Umm as Sabaan Island

Geography
- Location: Persian Gulf
- Coordinates: 26°12′00″N 50°26′10″E﻿ / ﻿26.20°N 50.436°E
- Archipelago: Bahrain
- Adjacent to: Persian Gulf
- Total islands: 1
- Major islands: Umm as Sabaan;
- Area: 0.18 km^{2} (0.069 sq mi)
- Length: 0.9 km (0.56 mi)
- Width: 0.28 km (0.174 mi)
- Coastline: 2.5 km (1.55 mi)
- Highest elevation: 5 m (16 ft)

Administration
- Bahrain
- Governorate: Northern Governorate
- Largest settlement: Umm as Sabaan (pop. 10)

Demographics
- Demonym: Bahraini
- Population: 3 (2016)
- Pop. density: 16.6/km^{2} (43/sq mi)
- Ethnic groups: Bahraini, non-Bahraini

Additional information
- Time zone: AST (UTC+3);
- ISO code: BH-14
- Official website: www.bahrain.com

= Umm as Sabaan =

Island in Bahrain

Umm as Sabaan (ام الصبان) is an islet in Bahrain.

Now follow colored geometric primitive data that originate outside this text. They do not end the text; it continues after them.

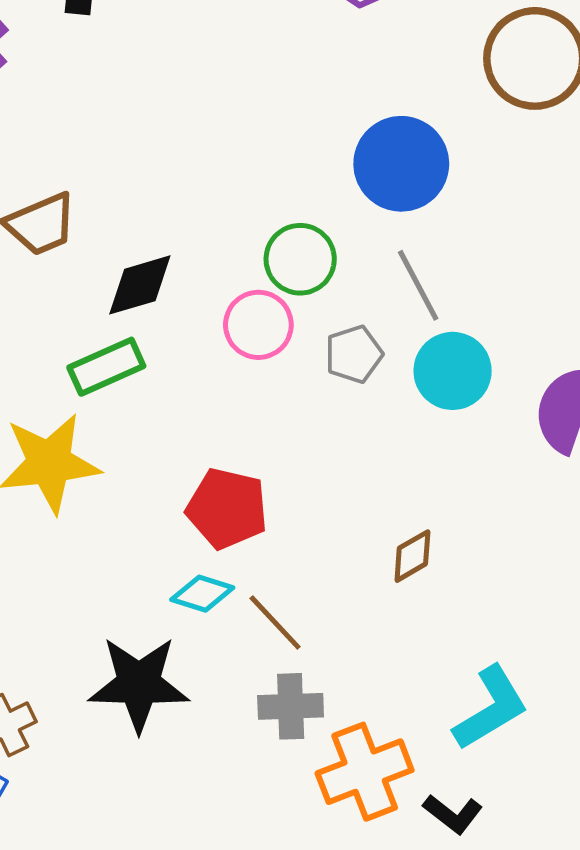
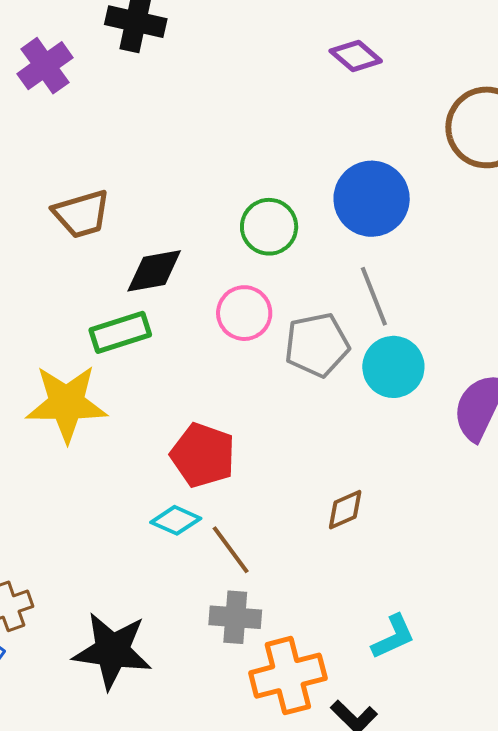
green circle: (300, 259) -> (269, 227), moved
gray pentagon: (354, 354) -> (317, 345), size x1.4
black star: (139, 684) -> (112, 651), moved
cyan L-shape: (491, 708) -> (393, 637), size x0.7

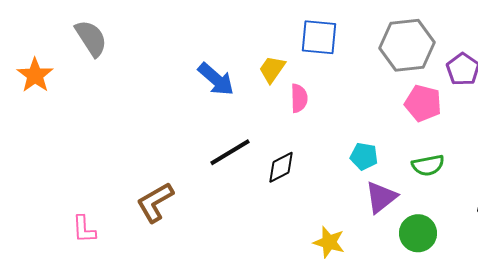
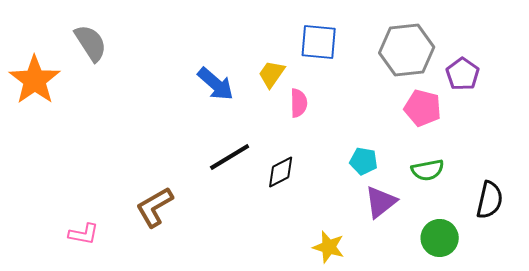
orange star: (35, 75) -> (35, 80), size x1.4
pink L-shape: (84, 229) -> (84, 234), turned -76
green circle: (418, 233) -> (440, 238), moved

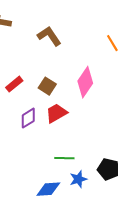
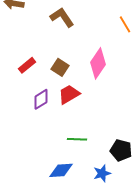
blue star: (78, 179) -> (102, 173), moved

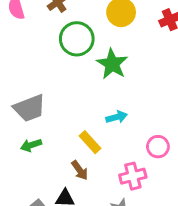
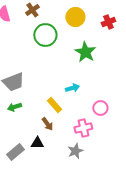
green star: (112, 64) -> (85, 52), moved

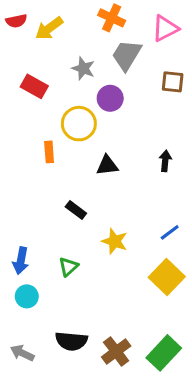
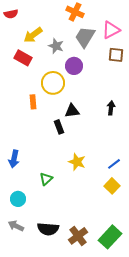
yellow arrow: (49, 28) -> (33, 35), moved
pink triangle: (165, 28) -> (111, 30), moved
black rectangle: (76, 210) -> (59, 127), moved, turned 32
blue line: (170, 232) -> (114, 164), moved
blue arrow: (21, 261) -> (14, 159), moved
yellow square: (167, 277) -> (112, 186), size x0.7
gray arrow: (22, 353) -> (16, 226), moved

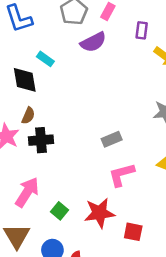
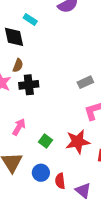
pink arrow: (27, 192) -> (19, 127), size x0.7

It lies off the north western corner of Bahrain Island, near Budaiya village, and east of Jidda Island, located in the Persian Gulf. It is 15 km west of the capital, Manama, on Bahrain Island.

==History==
The island was privately owned by Sheikh Mohammed bin Salman Al Khalifa, an uncle of the present King, Hamad bin Isa al Khalifa, and brother of Prime Minister Khalifa bin Salman Al Khalifa. Sheikh Mohammed renamed the island after himself as Al Mohammediya (المحمدية).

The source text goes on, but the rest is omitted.